La situación de los aportes jubilatorios de los trabajadores municipales de Valle Viejo quedó bajo análisis tras la reunión mantenida entre la directora regional de Anses, Lic. Myriam Juárez, y la comisión del SOEM Valle Viejo. El encuentro permitió abordar un aspecto central para los trabajadores: la relación entre los haberes registrados, los aportes efectuados durante la vida laboral y el monto que finalmente puede determinarse para una jubilación.
El eje de la reunión estuvo puesto en los aportes jubilatorios municipales y su impacto en los haberes de los trabajadores, particularmente a partir de los montos que actualmente figuran registrados en blanco. La situación planteada durante el encuentro refleja una dificultad concreta: aun cuando se realizan los aportes correspondientes, la base sobre la cual se calculan resulta insuficiente para alcanzar por sí misma el piso mínimo jubilatorio.
En este escenario, la cuestión del salario registrado adquiere una importancia directa sobre la futura prestación previsional. La diferencia entre los ingresos efectivamente percibidos y los montos que aparecen formalmente registrados puede terminar teniendo consecuencias al momento de calcular el haber jubilatorio.
Un aporte municipal que no alcanza
Uno de los puntos detallados durante la reunión fue el mecanismo mediante el cual se realizan los aportes municipales. Según lo informado, el municipio efectúa un aporte jubilatorio de igual proporción al que se le descuenta al empleado sobre los haberes remunerativos.
Sin embargo, el problema aparece al considerar los montos que actualmente se encuentran registrados en blanco. De acuerdo con lo abordado durante el encuentro, esos valores generan aportes que no alcanzan a cubrir el piso mínimo jubilatorio.
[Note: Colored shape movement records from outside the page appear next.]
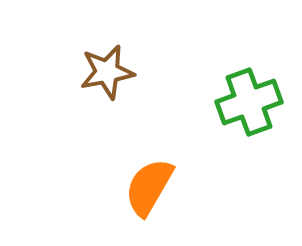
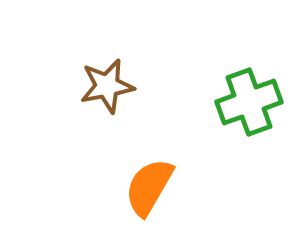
brown star: moved 14 px down
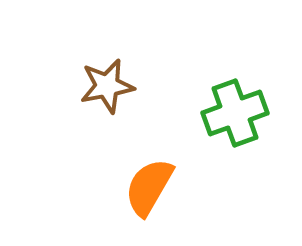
green cross: moved 14 px left, 11 px down
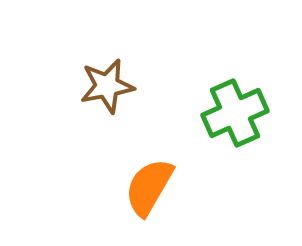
green cross: rotated 4 degrees counterclockwise
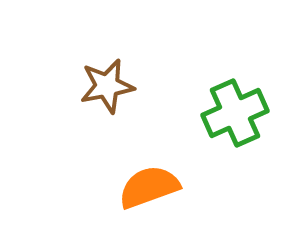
orange semicircle: rotated 40 degrees clockwise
Esto implica que, frente a la insuficiencia de los aportes generados a partir de esas bases salariales, Anses debe compensar la diferencia con fondos extra para garantizar el haber mínimo. El dato resulta central para comprender el panorama planteado por los representantes de los trabajadores, ya que la discusión no se limita al aporte realizado durante la etapa laboral, sino que se extiende directamente a la determinación del ingreso que recibirá el trabajador una vez que acceda a la jubilación.
La situación puede resumirse en los siguientes puntos:
- Aporte del municipio: realiza un aporte jubilatorio de igual proporción al descuento efectuado al empleado sobre sus haberes remunerativos.
- Base registrada: los montos actuales en blanco resultan insuficientes para generar aportes que permitan alcanzar el piso mínimo jubilatorio.
- Compensación: Anses debe cubrir la diferencia con fondos extra para garantizar el haber mínimo.
- Problema previsional: una base salarial registrada baja impacta directamente sobre el cálculo de la prestación.
El blanqueo salarial, en el centro de la discusión
Ante este escenario, desde la dirección de Anses se planteó como recomendación avanzar en la regularización e integración total de los haberes al sueldo en blanco.
La sugerencia apunta a que la totalidad de los ingresos forme parte de la remuneración registrada, de manera que los aportes jubilatorios puedan calcularse sobre una base salarial más elevada. El planteo adquiere relevancia porque, según lo explicado durante la reunión, la magnitud del haber jubilatorio está vinculada con la base registrada sobre la cual se realizan los aportes.
La discusión sobre el blanqueo, por lo tanto, aparece como una cuestión directamente relacionada con el futuro previsional de los trabajadores municipales. El objetivo señalado es que los haberes queden integrados en su totalidad al salario registrado, evitando que una base formalmente baja termine determinando una prestación previsional considerablemente inferior.
Un ejemplo que expone la diferencia
Durante el encuentro se utilizó un ejemplo concreto para dimensionar el impacto que puede tener una base salarial registrada reducida. Se explicó que, si la jubilación se calculara únicamente sobre una base de $300.000, el haber resultante sería considerablemente menor y se ubicaría cercano a los $200.000.
El ejemplo permite observar de manera directa la diferencia que puede producir una base salarial baja al momento de determinar la prestación. En lugar de considerar la totalidad de los ingresos, el cálculo sobre un monto registrado reducido genera un resultado previsional también menor.
Por eso, la situación planteada durante la reunión puso en evidencia la necesidad de avanzar hacia el blanqueo salarial, entendido como una herramienta para mejorar la base sobre la cual se calculan los aportes y, consecuentemente, la prestación jubilatoria futura.
El caso de los municipales del SOEM Valle Viejo deja así planteado un escenario en el que el presente salarial y el futuro previsional aparecen estrechamente vinculados. La forma en que se registran actualmente los haberes tiene consecuencias que exceden el período de actividad laboral y alcanzan directamente al momento de la jubilación.